Carl Orff was born into an old Bavarian military family and learned piano, organ, and cello at an early age. His first works show the influence of the Impressionist composers but he soon became drawn to ancient Greek tragedy, the aesthetics of the Baroque period and Christian mystery plays, and traditional Bavarian folk music. His style changed to a spare, direct, modal style with dramatic tension and exuberance expressed outright or just below the surface. This similar texture can be heard in its most refined state in the operas Antigonae (1949), Oedipus der Tyrann (1959), and Ein Sommernachtstraum (1939-1962), but the first piece in which it occurred is still the most compelling and seems to flow directly from the composer's imagination (unlike some later vulgarizations where he plagiarized his first success). This first piece was the popular cantata Carmina Burana (Songs of Beuren, 1937) and the most quoted of all his compositions. Originally conceived for the stage, Carmina Burana is a setting for soloists, chorus, and orchestra (including two pianos) of profane poems in low Latin and German from the 13th century sung by the Benediktbeuern monks. The texts have as their subjects drinking wine, nature, and love. The section most quoted, "Fortuna Imperatrix Mundi," praises Fortune with a muted to full-voiced chorus underscored by a subdued pulsing, skulking rhythmic pedal point (pizzicato strings, piano bass octaves, staccato "toots" from bassoons, and low clarinets). This section is also often imitated (like B. Herrmann's Psycho string slashes, for example) in original scores by other film composers.
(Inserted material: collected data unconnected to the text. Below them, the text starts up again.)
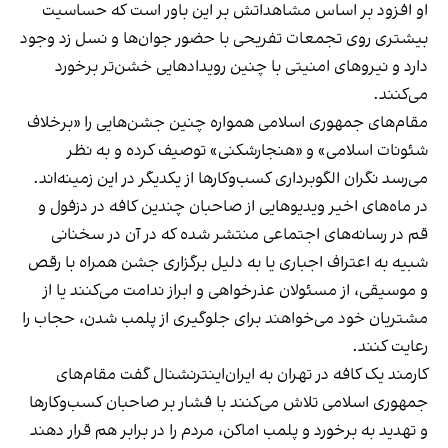
او افزود بر اساس مشاهداتش بر این باور است که حساسیت
بیشتری روی تجمعات تفریحی با حضور جوان‌ها و نسل زد وجود
دارد و نیروهای امنیتی با چنین رویدادهایی خشن‌تر برخورد
می‌کنند.
مقام‌های جمهوری اسلامی همواره چنین جشن‌هایی را «برخلاف
شئونات اسلامی» و «هنجارشکنی» توصیف کرده و به نظر
می‌رسد نگران الگوبرداری کسب‌وکارها از یکدیگر در این زمینه‌اند.
در ماه‌های اخیر ویدیوهایی از صاحبان چندین کافه در دزفول و
قم در رسانه‌های اجتماعی منتشر شده که در آن در سخنانی
شبیه به اعتراف اجباری یا به دلیل برگزاری جشن همراه با رقص
و موسیقی، از مسئولان عذرخواهی و ابراز ندامت می‌کنند یا از
مشتریان خود می‌خواهند برای جلوگیری از پلمب شدن، حجاب را
رعایت کنند.
کارمند یک کافه در تهران به ایران‌اینترنشنال گفت مقام‌های
جمهوری اسلامی تلاش می‌کنند با فشار بر صاحبان کسب‌وکارها
و تهدید به برخورد و پلمب اماکن، مردم را در برابر هم قرار دهند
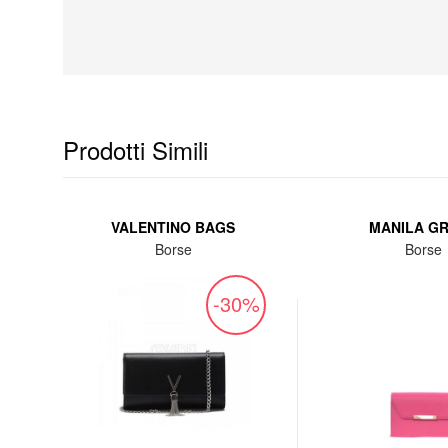
Prodotti Simili
VALENTINO BAGS
MANILA G
Borse
Borse
%
-30%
Carmina Burana excerpts occur in moments of mystery and dementia, such as in Shylock (1999), The General's Daughter (1999), Sady skorpiona (Garden of Scorpions, 1991), The Doors (1991), Excalibur (1981), Salo, or the 120 Days of Sodom (1975), and Ternos Caçadores (1969) (aka Jailbird). Jean-Pierre Ponnelle's Carmina Burana (1976) is the only filmic realization based on the original work.

The dark humor of Badlands (1973) is wonderfully enhanced by Orff's Musica Poetica for wooden xylophone-like, metal gamelan-like instruments, tympani, and occasional chorus vocals (with words from ancient children's rhymes to the poetry of Sophocles, Goether, and Hölderlin). The universal title Musica poetica was given to the series of ten records of the composer's Schulwerk, music to be played and sung by children, issued by the French label Harmonium Mundi between 1963 and 1975. The Orff-Schulwerk became renown in educational work throughout the world. It was based on the composer's belief that children should not be taught music in isolation from kinetic movement, theater, and speech. In Badlands, the character Holly's offscreen narration throughout the movie concerning her adventures with her gentle, sociopathic boyfriend Kit, whom she thinks looks like James Dean in blue jeans, is perfectly accompanied by the Orff music which combines a simple, direct naivety of harmony and rhythm with a conceptuality foreign to the badlands of 1959 Montana. Especially effective is the use of an old folk song-setting in Phrygian mode that highlights the burning of Holly's house after Kit has shot her father. Other music by Erik Satie, James Taylor, George Tipton, and Nat "King" Cole fill out the soundtrack.

Tony Scott's True Romance (1993) makes similar use of pieces from the Orff-Schulwerk to accompany the adventures of Clarence and Alabama in this crime-drama-romance.

Another style that arises occasionally in Orff's works is that of the grotesque and surreal, heard in Der Mond and the anti-Fascist Die Kluge. His Trionfo di Afrodite appears in an adapted version in Liquid Sky (1982). Unfortunately, there are no biopics concerning this often controversial composer.